- TO DO
Determine how many lines below contain the string "nuevas" and give that number without anything else.

Saved data entries
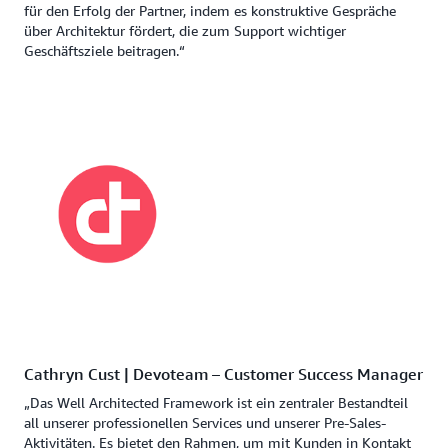
für den Erfolg der Partner, indem es konstruktive Gespräche
über Architektur fördert, die zum Support wichtiger
Geschäftsziele beitragen.“
Cathryn Cust | Devoteam – Customer Success Manager
„Das Well Architected Framework ist ein zentraler Bestandteil
all unserer professionellen Services und unserer Pre-Sales-
Aktivitäten. Es bietet den Rahmen, um mit Kunden in Kontakt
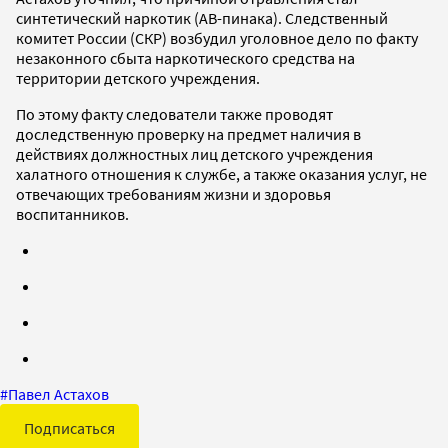
синтетический наркотик (АВ-пинака). Следственный
комитет России (СКР) возбудил уголовное дело по факту
незаконного сбыта наркотического средства на
территории детского учреждения.
По этому факту следователи также проводят
доследственную проверку на предмет наличия в
действиях должностных лиц детского учреждения
халатного отношения к службе, а также оказания услуг, не
отвечающих требованиям жизни и здоровья
воспитанников.
#
Павел Астахов
Подписаться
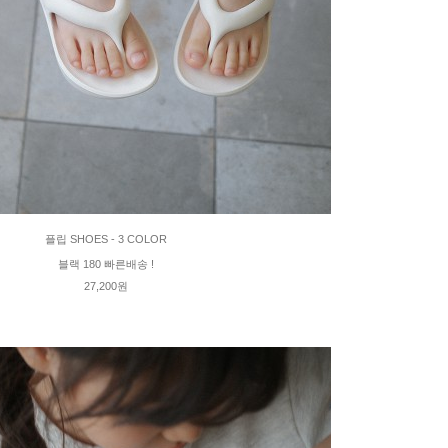
플립 SHOES - 3 COLOR
블랙 180 빠른배송 !
27,200원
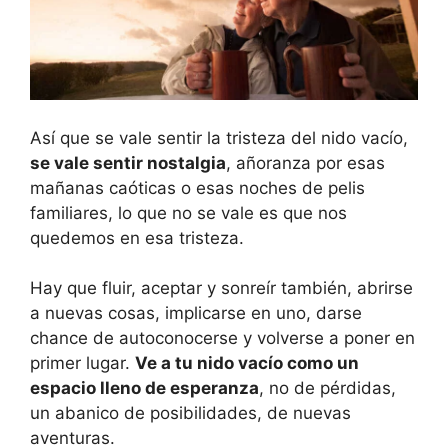
Así que se vale sentir la tristeza del nido vacío,
se vale sentir nostalgia
, añoranza por esas
mañanas caóticas o esas noches de pelis
familiares, lo que no se vale es que nos
quedemos en esa tristeza.
Hay que fluir, aceptar y sonreír también, abrirse
a nuevas cosas, implicarse en uno, darse
chance de autoconocerse y volverse a poner en
primer lugar.
Ve a tu nido vacío como un
espacio lleno de esperanza
, no de pérdidas,
un abanico de posibilidades, de nuevas
aventuras.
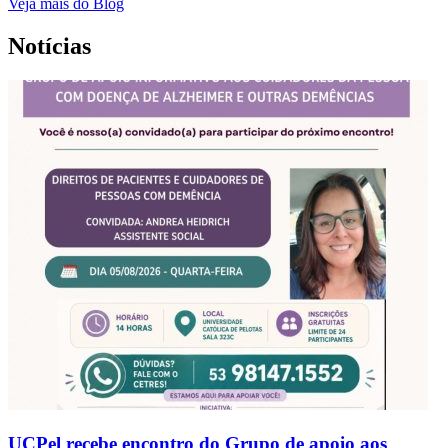
Veja mais do Blog
Notícias
UCPel recebe encontro do Grupo de apoio aos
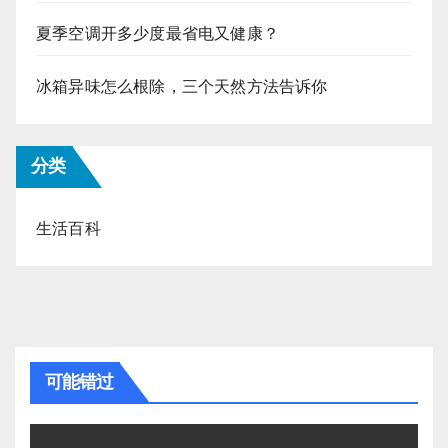
夏季空调开多少度最省电又健康？
冰箱异味怎么根除，三个天然方法告诉你
分类
生活百科
可能错过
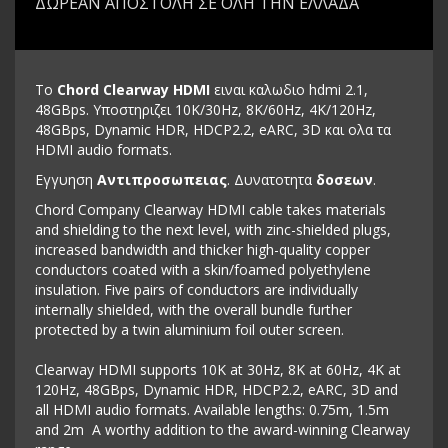
ΔΩΡΕΑΝ ΑΠΟΣΤΟΛΗ ΣΕ ΟΛΗ ΤΗΝ ΕΛΛΑΔΑ
Το
Chord Clearway HDMI
ειναι καλωδιο hdmi 2.1,
48GBps. Υποστηριζει 10K/30Hz, 8K/60Hz, 4K/120Hz,
48GBps, Dynamic HDR, HDCP2.2, eARC, 3D και ολα τα
HDMI audio formats.
Εγγυηση
Αντιπροσωπειας
. Δυνατοτητα
δοσεων
.
Chord Company Clearway HDMI cable takes materials
and shielding to the next level, with zinc-shielded plugs,
increased bandwidth and thicker high-quality copper
conductors coated with a skin/foamed polyethylene
insulation. Five pairs of conductors are individually
internally shielded, with the overall bundle further
protected by a twin aluminium foil outer screen.
Clearway HDMI supports 10K at 30Hz, 8K at 60Hz, 4K at
120Hz, 48GBps, Dynamic HDR, HDCP2.2, eARC, 3D and
all HDMI audio formats. Available lengths: 0.75m, 1.5m
and 2m A worthy addition to the award-winning Clearway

- SOLUTION
2